The standard doesn't actually define uninitialized. It talks about
indeterminate values (3.17.1). An indeterminate value is either
unspecified or a trap representation.
But unsigned char is not allowed to have a trap representation. Which
implies you can access automatic variables via unsigned char:
6.7.8 #10
If an object that has automatic storage duration is not initialized
explicitly, its value is indeterminate.
But then appendix J ( the behaviour shall be undefined ) says,
- The value of an object with automatic storage duration is used while
it is indeterminate.
This can be interpreted two ways (at least).
By analogy, let indeterminate be rectangle and unspecified be square
with trap being an oblong:
1st interpretation: using a rectangle invokes undefined behaviour.

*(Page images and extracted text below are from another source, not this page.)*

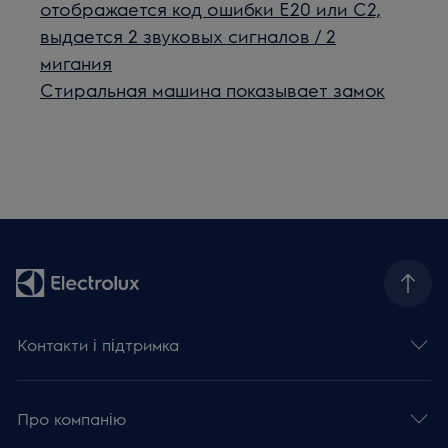
отображается код ошибки E20 или C2,
выдается 2 звуковых сигналов / 2
мигания
Стиральная машина показывает замок
Контакти і підтримка
Про компанію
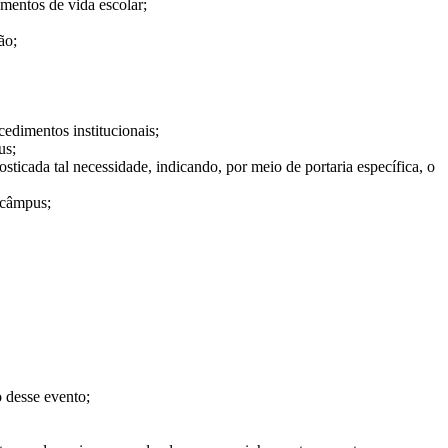
mentos de vida escolar;
ão;
edimentos institucionais;
us;
icada tal necessidade, indicando, por meio de portaria específica, o
 câmpus;
 desse evento;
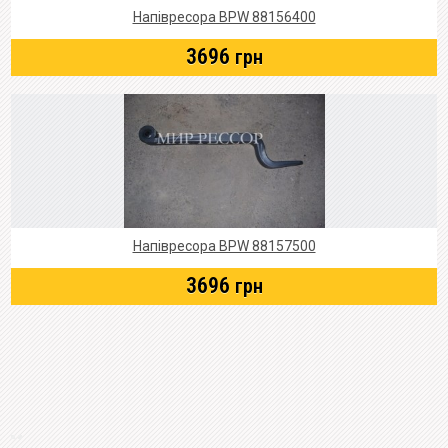
Напівресора BPW 88156400
3696
грн
Напівресора BPW 88157500
3696
грн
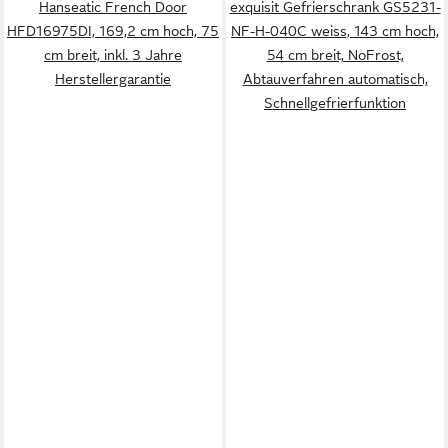
Hanseatic French Door
exquisit Gefrierschrank GS5231-
HFD16975DI, 169,2 cm hoch, 75
NF-H-040C weiss, 143 cm hoch,
cm breit, inkl. 3 Jahre
54 cm breit, NoFrost,
Herstellergarantie
Abtauverfahren automatisch,
Schnellgefrierfunktion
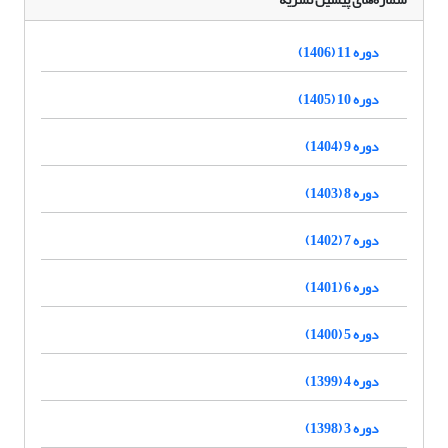
دوره 11 (1406)
دوره 10 (1405)
دوره 9 (1404)
دوره 8 (1403)
دوره 7 (1402)
دوره 6 (1401)
دوره 5 (1400)
دوره 4 (1399)
دوره 3 (1398)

An
uninitialized unsigned char is a rectangle (as well as a square) and
therefore using it causes undefined behaviour.
2nd interpretation: using an oblong invokes undefined behaviour. An
uninitialized unsigned char is NOT an oblong and therefore using it
causes no undefined behaviour.
Personally, I prefer the first reading because appendix J could have
said "is used while it is a trap representation".
Appendix J also has:
- The value of any bytes in a new object allocated by the realloc
function beyond the size of the old object are used.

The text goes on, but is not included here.